Four more weeks. for no more Iran war extension time –in its current conditions– the Spanish military is committed to the analysis of the Spanish Institute for Strategic Studies, which these days brings together experts in geopolitics in La Granja de San Ildefonso (Segovia) to analyze changes in the world.
These soldiers support their prediction in two details. On the one hand, the lowest point reached in popular approval by Donald Trump since returning to the White House. According to the Trump’s aproval rating that renews weekly The Economist, He is at 34 popularity points, with 58% of Americans surveyed disapproving of his management.

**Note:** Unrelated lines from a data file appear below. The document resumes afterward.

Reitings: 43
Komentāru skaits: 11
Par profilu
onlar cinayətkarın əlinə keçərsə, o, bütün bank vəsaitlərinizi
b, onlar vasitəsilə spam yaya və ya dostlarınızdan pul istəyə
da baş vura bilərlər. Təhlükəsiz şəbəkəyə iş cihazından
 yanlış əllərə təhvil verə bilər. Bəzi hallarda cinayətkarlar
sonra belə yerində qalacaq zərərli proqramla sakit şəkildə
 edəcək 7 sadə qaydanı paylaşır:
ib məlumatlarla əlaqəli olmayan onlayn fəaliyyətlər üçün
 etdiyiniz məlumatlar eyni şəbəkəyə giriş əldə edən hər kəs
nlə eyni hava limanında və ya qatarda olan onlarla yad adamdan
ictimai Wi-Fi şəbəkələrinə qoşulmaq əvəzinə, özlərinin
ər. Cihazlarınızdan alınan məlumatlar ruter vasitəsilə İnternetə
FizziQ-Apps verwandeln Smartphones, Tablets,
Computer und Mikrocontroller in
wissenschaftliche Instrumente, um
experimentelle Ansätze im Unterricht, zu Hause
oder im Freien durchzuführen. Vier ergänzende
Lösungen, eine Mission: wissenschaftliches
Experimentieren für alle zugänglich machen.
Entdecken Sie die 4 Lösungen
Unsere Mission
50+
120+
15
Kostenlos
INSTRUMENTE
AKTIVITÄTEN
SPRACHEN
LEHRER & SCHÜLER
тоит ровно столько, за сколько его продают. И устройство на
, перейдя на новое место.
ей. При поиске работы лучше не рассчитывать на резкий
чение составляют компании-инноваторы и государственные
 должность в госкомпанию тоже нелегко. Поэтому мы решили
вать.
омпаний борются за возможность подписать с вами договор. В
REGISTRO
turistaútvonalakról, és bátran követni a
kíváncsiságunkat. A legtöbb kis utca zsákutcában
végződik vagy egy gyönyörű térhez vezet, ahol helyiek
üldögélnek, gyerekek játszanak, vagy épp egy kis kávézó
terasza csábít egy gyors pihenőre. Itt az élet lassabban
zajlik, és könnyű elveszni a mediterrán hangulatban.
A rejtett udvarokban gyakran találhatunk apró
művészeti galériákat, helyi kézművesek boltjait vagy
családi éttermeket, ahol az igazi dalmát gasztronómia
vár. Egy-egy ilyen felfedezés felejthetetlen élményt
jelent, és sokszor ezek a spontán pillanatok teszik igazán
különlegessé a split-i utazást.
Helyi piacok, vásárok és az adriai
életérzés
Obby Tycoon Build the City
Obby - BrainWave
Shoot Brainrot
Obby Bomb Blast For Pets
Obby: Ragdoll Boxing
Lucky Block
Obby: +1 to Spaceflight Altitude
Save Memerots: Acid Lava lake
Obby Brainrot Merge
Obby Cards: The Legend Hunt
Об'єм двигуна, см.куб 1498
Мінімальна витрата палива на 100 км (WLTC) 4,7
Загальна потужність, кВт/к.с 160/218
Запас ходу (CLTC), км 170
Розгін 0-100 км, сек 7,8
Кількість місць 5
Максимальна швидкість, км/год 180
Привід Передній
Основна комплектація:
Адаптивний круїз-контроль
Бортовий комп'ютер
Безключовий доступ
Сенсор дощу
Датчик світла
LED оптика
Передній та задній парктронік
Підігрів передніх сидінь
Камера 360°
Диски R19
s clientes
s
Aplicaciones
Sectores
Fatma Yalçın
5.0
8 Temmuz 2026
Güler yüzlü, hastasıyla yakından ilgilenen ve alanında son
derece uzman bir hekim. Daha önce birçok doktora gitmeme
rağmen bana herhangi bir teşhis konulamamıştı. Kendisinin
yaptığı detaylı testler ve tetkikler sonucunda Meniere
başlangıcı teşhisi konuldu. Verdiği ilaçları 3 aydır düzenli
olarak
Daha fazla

In the week of May 24, the prestigious publication placed him as the most unpopular US president since the ranking was launched 17 years ago. In this situation, it must face the process of obtaining permission from Congress to continue the hostilities.
The other factor that supports the forecast is more technical, a suspicion without official data that has emerged to give it a basis: the deterioration of the North American arsenal of weapons of high tactical value. In the 25 billion dollars estimated by North American authorities as the cost of the war (a month ago), the bill includes an unofficially determined number of Tomahawk missilesmainly for naval use for land attacks, and 900 kilo GBU bombs for attacks of great destructive power against underground facilities and bunkers. In both types of weapons, the North American stock, according to these sources, which include a widespread forecast among analysts in Europe, could have reached a historic low due to the prolongation of the war, based almost exclusively on air attacks, without allowing Tehran to negotiate its surrender.

Donald Trump has reached the peak of his internal unpopularity, according to statistics from The Economist. / SAMUEL CORUM / POOL
The estimate, with the information handled by Spanish military experts in conflict observation, comes to sketch in a summary way the balance of a war that this Thursday turns three months old duration since, on February 28, the United States and Israel, without notifying their allies, began their air campaign over Iran.
“About this war,” the Minister of Defense has reiterated, Margarita Robles-– we don’t know why it started and we still don’t know what its objective is.” And he has said Joseph Borrellformer head of European diplomacy, that Trump has acted “as if he thought that Iran is a second Venezuela, when it seems rather that it is not.” Both Robles and Borrell have taken part in the La Granja events.
“The Iranian regime will probably emerge stronger from this war, despite having lost it militarily,” he stated. the admiral and former head of the Fleet Juan Rodríguez Garat this Thursday in Barcelona, speaking at the II Forum on Pau i Seguretat a Europa, organized by PRENSA IBÉRICA.
Go for ballistic missiles
On May 14, the most formal official American assessment of the war was embodied in black on white. He presented it on USCENTCOM, or military chief of the global center region, Admiral Charles Bradfordto the Armed Services Committee of the North American Senate.
“We have damaged or destroyed 85% of the Iranian ballistic missile, drone and naval defense industrial base,” Admiral Bradford, head of Central Command, tells the US Senate.
It is a summary of operations of 17 pages, of which six are dedicated to the balance of the company. Operation Epic Furythe result of at least 38 days of “combat operations in coordination with the Israel Defense Forces.”
Bradford tells senators: “We have damaged or destroyed 85% of the Iranian ballistic missile, drone and naval defense industrial base”in such a way that “more than 1,450 attacks “Weapons manufacturing facilities have set back for years the regime’s ability to make and stockpile ballistic missiles and long-range drones.”

An allegory of the closure of the Strait of Hormuz by sewing Donald Trump’s mouth on a billboard in Tehran. / ATTA KENARE – AFP
This destruction, according to the admiral, means that Iran “will not be able to replace the factories and technical workforce in the long term.” In addition, “we have destroyed, he says, most of Iran’s ballistic missiles, launch vehicles and long-range drones with more than 450 attacks on missile warehouses and systems, and 800 attacks against drone launchers and storage”.
By sea and air
According to the summary of this North American military leader, for the Pentagon’s Central Command, now, “Iran’s air and anti-aircraft forces are functionally and operationally irrelevant (…) We have left out of combat 82% of its air defense missile systems with its radars and command systems”.
The count continues by sea: 161 ships destroyed in total, 16 classes of warships, and “90% of Iran’s once massive inventory of more than 8,000 naval mines.”
With these attacks, Admiral Bradford believes that Iran has lost its ability to provide military power to its proxies in the region (Houthis and Hezbollah), has gone back 40 years in its military investment and the destruction of command and control systems “have created leadership gapsparalysis and internal confusion”.
There is no reference to collateral damage from the bombings in Bradford’s report – received without any enthusiastic comment by the 31 US allies in NATO – but there is alludes to 13 human losses in their own ranks.
The report does not speculate on when the Strait of Hormuz, which is currently still subject to the conditions imposed by the Iranian Republican Guard, and is the regime’s main negotiating asset.